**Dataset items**
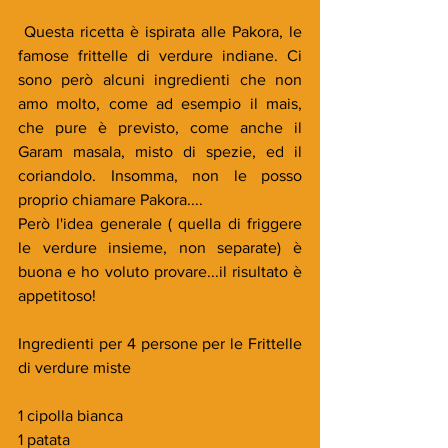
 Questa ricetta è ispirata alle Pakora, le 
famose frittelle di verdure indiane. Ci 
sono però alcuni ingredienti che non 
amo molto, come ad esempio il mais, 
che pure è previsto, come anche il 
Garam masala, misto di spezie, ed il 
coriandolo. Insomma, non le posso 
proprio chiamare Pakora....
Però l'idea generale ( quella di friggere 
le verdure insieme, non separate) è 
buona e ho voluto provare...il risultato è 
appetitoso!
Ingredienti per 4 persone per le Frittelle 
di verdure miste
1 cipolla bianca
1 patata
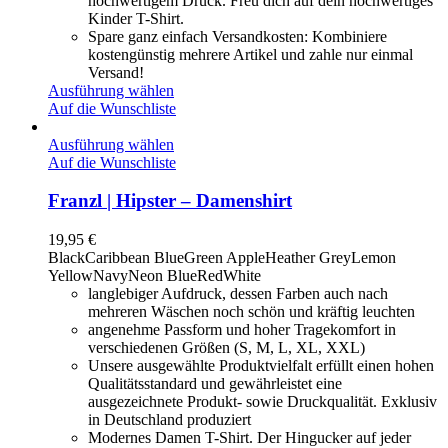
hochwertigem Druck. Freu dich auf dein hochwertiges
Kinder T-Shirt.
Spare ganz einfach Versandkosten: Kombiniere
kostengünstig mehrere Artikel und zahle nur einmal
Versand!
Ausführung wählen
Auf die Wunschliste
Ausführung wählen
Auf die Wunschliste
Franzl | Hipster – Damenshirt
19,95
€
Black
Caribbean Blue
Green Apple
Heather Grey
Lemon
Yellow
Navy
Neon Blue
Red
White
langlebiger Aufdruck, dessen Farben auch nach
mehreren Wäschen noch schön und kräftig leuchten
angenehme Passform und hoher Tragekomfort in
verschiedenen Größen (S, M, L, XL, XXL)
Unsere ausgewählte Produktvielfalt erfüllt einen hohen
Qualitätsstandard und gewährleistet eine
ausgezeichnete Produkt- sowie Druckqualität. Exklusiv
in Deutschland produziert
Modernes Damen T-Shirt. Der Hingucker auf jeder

--

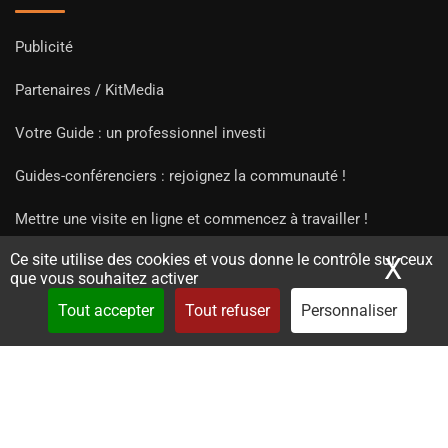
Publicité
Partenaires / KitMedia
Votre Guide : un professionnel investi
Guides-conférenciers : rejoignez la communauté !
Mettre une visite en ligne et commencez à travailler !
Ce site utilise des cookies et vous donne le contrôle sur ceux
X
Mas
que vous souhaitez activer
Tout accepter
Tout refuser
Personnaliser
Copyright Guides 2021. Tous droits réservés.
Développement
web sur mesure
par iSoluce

**Your task**
Show every line of the data in which the word "verdure" appears.

**Solution to the exercise**
famose frittelle di verdure indiane. Ci 
le verdure insieme, non separate) è 
di verdure miste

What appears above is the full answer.